He bowed with an air of irony that was so slight it might not have been noticed.
“Any messages from you will be received by me with pleasure. But when it comes to other things”—her hand was on the door-knob but she had to listen—“remember the little spider.”
“Rats!” she said furiously, and tore open the door.
“Good afternoon, Mrs. Ryan,” he cried. “Good afternoon!”
She did not answer, but even in her excitement was conscious that the clerks behind the partition might be listening, and so shut the door, not with the bang her state of mind made natural, but with a soft, ladylike gentleness. Then she walked, with a tapping of little heels and a rustle of silken linings, down the long, narrow office and out into the street.
CHAPTER XXI
THE LION’S WHELP
It was late, almost dark, that evening when Cannon left his office. He had sat on after Berny’s departure, sunk in a reverie, which was not compounded of those gentle thoughts that are usually associated with that state of being. In the past, when he had been struggling up from poverty, he had had his fierce fights, and his mortifying defeats. He had risen from them tougher and more combative than ever, filled with the lust of vengeance which in the course of time was assuaged. But of late years few (and these antagonists of his own measure) had had the temerity to cross swords with him.

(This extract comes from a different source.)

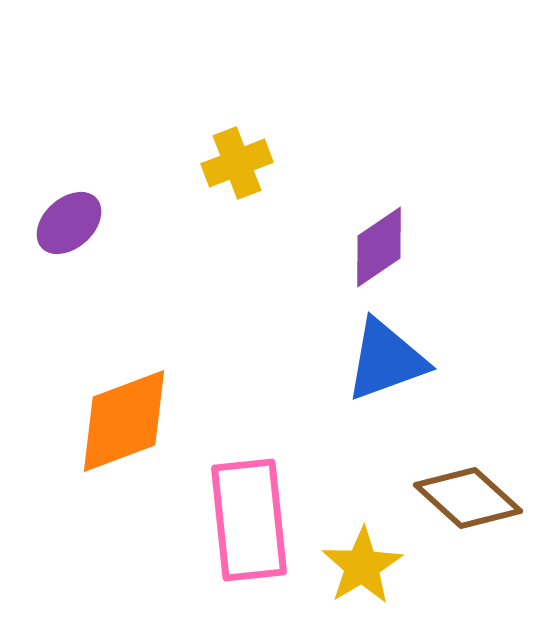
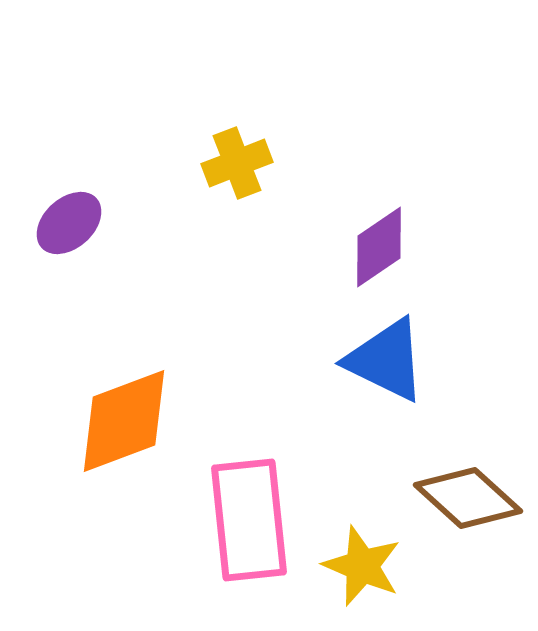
blue triangle: rotated 46 degrees clockwise
yellow star: rotated 18 degrees counterclockwise
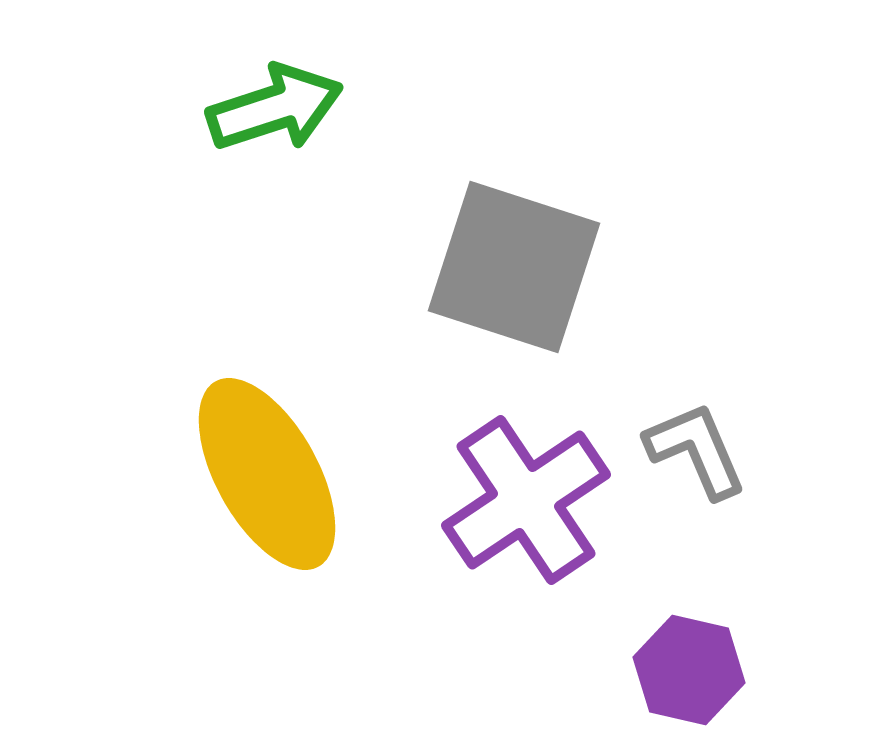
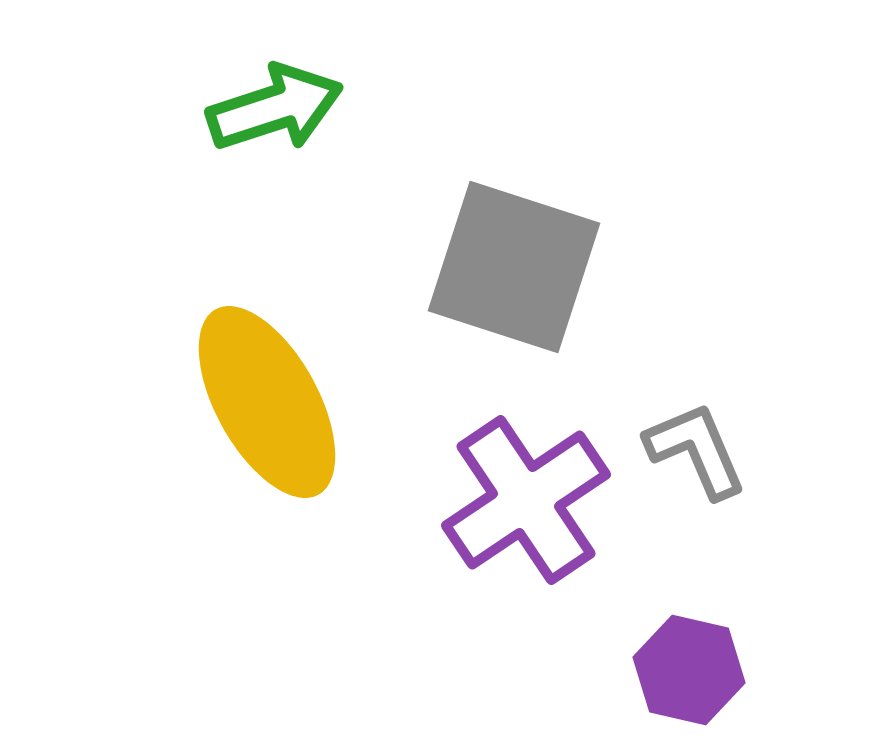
yellow ellipse: moved 72 px up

Now he had been defied in his stronghold and by the sort of person that he looked upon as a worm in the path—the kind of worm a man did not even tread on but simply brushed aside. It was incredible in its audacity, its bold insolence. As he walked down Montgomery Street to the car, he pondered on Berny, wonderingly and with a sort of begrudging, astonished admission of a courage that he could not but admire. What a nerve the woman had to dare to threaten him! To threaten Bill Cannon! There was something wild, uncanny, preposterous in it that was almost sublime, had the large, elemental quality of a lofty indifference to danger, that seemed to belong more to heroic legend than to modern life in the West. But his admiration was tempered by his alarm at the thought of his daughter’s learning of the sordid intrigue. The bare idea of Rose’s censuring him—and he knew she would if she ever learned of his part in the plot—was enough to make him decide that some particularly heavy punishment would be meted out to the woman who dared shatter the only ideal of him known to exist.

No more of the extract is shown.